更に、追い討ちをかけるかの恒例行事。コニーズの縦笛・ピアニカ演奏、くるみっき~ご指導による、ラジオ体操第二の完全実演! 愉しげな空気の中、独り、際限なく萌えが込み上げる。良く出来た客に、「よく出来ました」スタンプを捺して廻るコニーズくるみっき~。非日常の異界の光景である。
最後に、なぜかムード歌謡を熱唱するきはちゃんゆいぴょん、くるみっき~コーラスで「中の島ブルース」など二曲を披露。
別名、「うち山田みつきとホットこいさんず」?? もう、何が何だか分からない。。

三時間超の長丁場公演を経て、物販タイムに移行。アイドルとの距離感を感じさせないのも、ローカルアイドルならではの醍醐味。出演者による手売りで、気軽にサインや撮影に応じる親しみやすさ。主に、年配の方々に人気のあるコニーズは、人だかりが途切れず、なかなかコンタクト出来ない。

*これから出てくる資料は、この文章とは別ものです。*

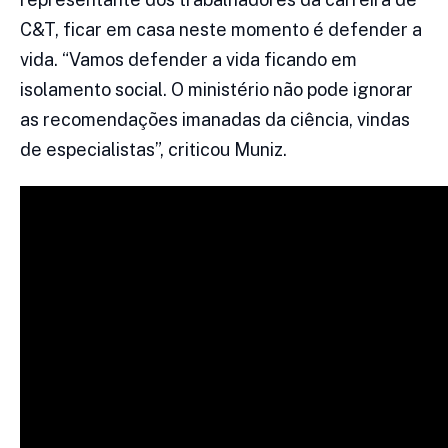
C&T, ficar em casa neste momento é defender a
vida. “Vamos defender a vida ficando em
isolamento social. O ministério não pode ignorar
as recomendações imanadas da ciência, vindas
de especialistas”, criticou Muniz.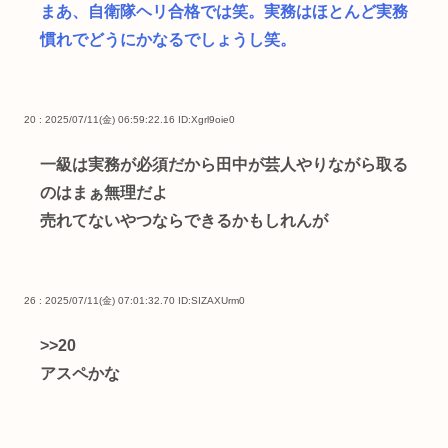
まあ、自衛隊ヘリ合格では笑。実務はほとんど実務
慣れでどうにかなるでしょうし笑。
20 : 2025/07/11(金) 06:59:22.16
ID:Xgrl9oie0
一級は実務が必須だから田中が芸人やりながら取る
のはまぁ無理だよ
売れてないやつならできるかもしれんが
26 : 2025/07/11(金) 07:01:32.70
ID:SIZAXUrm0
>>20
アスペかな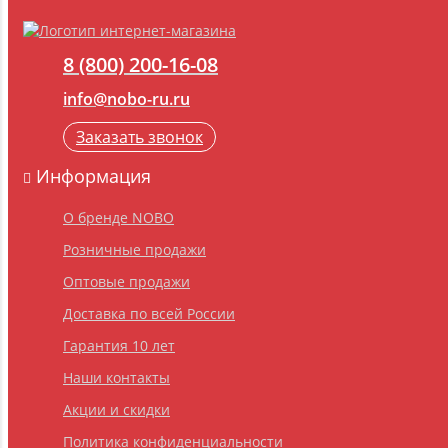
8 (800) 200-16-08
info@nobo-ru.ru
Заказать звонок
Информация
О бренде NOBO
Розничные продажи
Оптовые продажи
Доставка по всей России
Гарантия 10 лет
Наши контакты
Акции и скидки
Политика конфиденциальности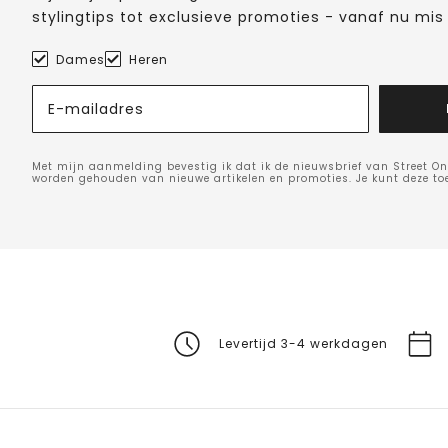
stylingtips tot exclusieve promoties - vanaf nu mis 
Dames
Heren
E-mailadres
Met mijn aanmelding bevestig ik dat ik de nieuwsbrief van Street On
worden gehouden van nieuwe artikelen en promoties. Je kunt deze t
Levertijd 3-4 werkdagen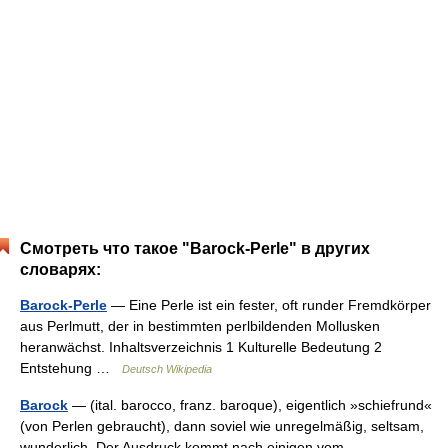
Смотреть что такое "Barock-Perle" в других
словарях:
Barock-Perle
— Eine Perle ist ein fester, oft runder Fremdkörper
aus Perlmutt, der in bestimmten perlbildenden Mollusken
heranwächst. Inhaltsverzeichnis 1 Kulturelle Bedeutung 2
Entstehung …
Deutsch Wikipedia
Barock
— (ital. barocco, franz. baroque), eigentlich »schiefrund«
(von Perlen gebraucht), dann soviel wie unregelmäßig, seltsam,
wunderlich. Der Ausdruck kommt nach einigen vom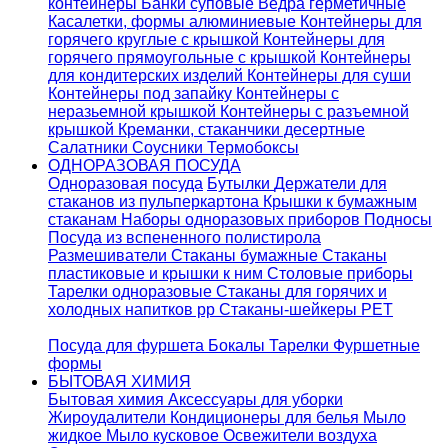
контейнеры
Банки суповые
Ведра герметичные
Касалетки, формы алюминиевые
Контейнеры для
горячего круглые с крышкой
Контейнеры для
горячего прямоугольные с крышкой
Контейнеры
для кондитерских изделий
Контейнеры для суши
Контейнеры под запайку
Контейнеры с
неразьемной крышкой
Контейнеры с разъемной
крышкой
Креманки, стаканчики десертные
Салатники
Соусники
Термобоксы
ОДНОРАЗОВАЯ ПОСУДА
Одноразовая посуда
Бутылки
Держатели для
стаканов из пульперкартона
Крышки к бумажным
стаканам
Наборы одноразовых приборов
Подносы
Посуда из вспененного полистирола
Размешиватели
Стаканы бумажные
Стаканы
пластиковые и крышки к ним
Столовые приборы
Тарелки одноразовые
Стаканы для горячих и
холодных напитков pp
Стаканы-шейкеры PET
Посуда для фуршета
Бокалы
Тарелки
Фуршетные
формы
БЫТОВАЯ ХИМИЯ
Бытовая химия
Аксессуары для уборки
Жироудалители
Кондиционеры для белья
Мыло
жидкое
Мыло кусковое
Освежители воздуха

コニーズでは一般に、きはちゃん人気が先行する傾向があるが…個人的には、ゆいぴょんに惹かれるものを感じる。
幼く可愛らしいきはちゃんも捨て難いが、ゆいぴょんの等身大の中学生らしさが、何ともいえない郷愁を誘う。そのゆいぴょん目当てに、ようやく隙間が出来た頃合いを見て、ブロマイドならぬ下敷きとCDを購入する。
丁寧にサインをしてくれる様子が、妙に優しく温かい。「また来て下さい!」との簡単なメッセージが、何とも嬉しい心遣い。
名前を入れてもらう際の、「SANTAさん」と大文字で書いてしまうミステイクも、むしろ可愛く萌え燃料投下なのである。
くるみっき~

まるで、おもちゃ箱をひっくり返したような驚愕の連続。自由奔放で愉快な発想。拙さや素朴さまでも、少女本来の可愛さに転化させてしまう、独自の魅力に翻弄される。
僕が異界に降り立つ時、いつも感じるのが、中毒症状の奥底に秘める微かな安らぎ。それは、素朴で真摯な少女がそっと届ける、優しい感謝の気持ちに他ならない。異界に昇る太陽の仄かな温もりで、眩しく僕の心を照らし出すのだ。